Leave every conversation with energy.

Your team needs energy transfusions, especially in the middle miles when circumstances feel dire and there is no end in sight. Acknowledge the trials and uncertainty you’re facing, followed by reiterating your plan of how to climb out, what you’re aiming to achieve, reminding your team why you’ve come together to do that, and then add your own enthusiasm and confidence. In the final moments of every meeting and communication, you need to reiterate purpose and leave people with the energy to achieve it.


If you don’t like the way government is being run, cross party lines.

If an organization doesn’t let politics and burdensome processes get in the way, then size becomes an advantage. If not, well . . . big companies become couch potatoes while the future of their industry passes them by. Of course, this all comes down to the leaders themselves and whether or not a culture supports people stepping out of their traditional roles. Fight corporate obesity by gathering the right people in a room and depoliticizing process as much as you can.


Prompt clarity with questions.

Whether you’re an author suffering from writer’s block or a start-up team struggling to satisfy its customers, the solution is to change the question you’re asking.

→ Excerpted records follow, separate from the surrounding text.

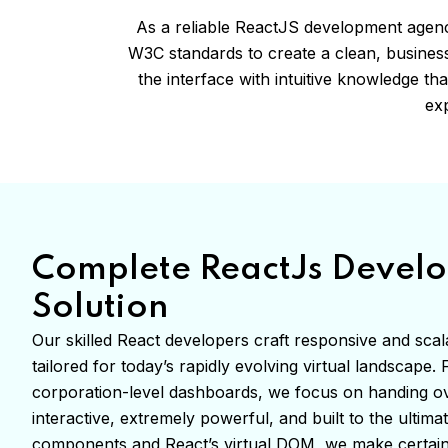
As a reliable ReactJS development agen
W3C standards to create a clean, business
the interface with intuitive knowledge t
exp
Complete ReactJs Devel
Solution
Our skilled React developers craft responsive and scala
tailored for today’s rapidly evolving virtual landscape
corporation-level dashboards, we focus on handing ov
interactive, extremely powerful, and built to the ultima
components and React’s virtual DOM, we make certain 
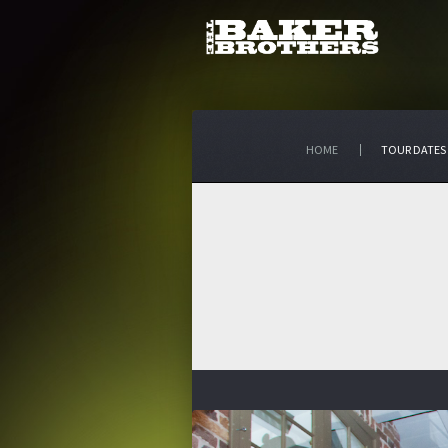
HOME
TOUR DATES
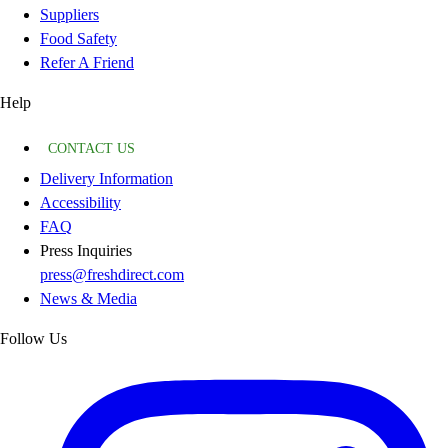
Suppliers
Food Safety
Refer A Friend
Help
CONTACT US
Delivery Information
Accessibility
FAQ
Press Inquiries
press@freshdirect.com
News & Media
Follow Us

If the original question plaguing you is “Why aren’t people signing up for our product?” maybe the better question is “What kinds of people would benefit most from our product?” When you feel lost in ambiguity, ask a different question.

The perfect question is a key to clarity. It unlocks truth and opens minds. It is distilled by having empathy for your customers’ struggles and ignoring sunk costs and past assumptions to get at the root of a problem. When you’re building something new, focus on asking the right questions instead of having the right answers.


Strategy is nourished by patience.

To foster patience for yourself and those you lead, pick a speed that will get you there, and then pace yourself. Celebrate persistence over time as much as the occasional short-term wins you have along the way. Craft a culture in your project or team that values adherence to a vision and continual progress more than traditional measures of productivity. Establish a structure that allows teams to pursue long-term projects beyond the gravity of day-to-day operations. And remember just how rare it is to stick to a strategy over the long term. This competitive advantage is available to any team, big or small, that is patient enough to stay focused, stick together, and move forward.


Do the work regardless of whose work it is.

A shared trait among entrepreneurs and innovators within big companies is defying prescribed roles. The future is drafted by people doing work they don’t have to do. You need to be one of those people—and hire them, too. There is too much wondering and talking, and too little doing. So don’t talk: do. Care indiscriminately. If you’re willing to actually do the work, you’ll have more influence than those who simply do their jobs.


You are not your work.

When you’re finished, your fate and your work’s fate diverge, but your identity belongs to you. And you are not your work. Your work, or your art, is something you’ve made. It can fail, be sold, or be left behind, but it can’t be you. A successful final mile requires letting go of what you made and returning to who you are, your values, and your curiosities that are kindling for whatever comes next.


To be done is to die.

The messy middle miles that you endure and optimize your way through don’t get any easier and never repeat themselves, because they are the moat between vision and reality. The messy middle is a life’s work, and when anyone crosses the finish line and pushes an extraordinary creation out to the world, we all benefit. In this sense, we’re all in this together, learning the hard way, and sharing the insights garnered from our own journeys to help us all maximize our middles so that more great ideas see the light of day. The future is created by those who endured and optimized through the messy middle to create it. For you and for the rest of us, stick with it.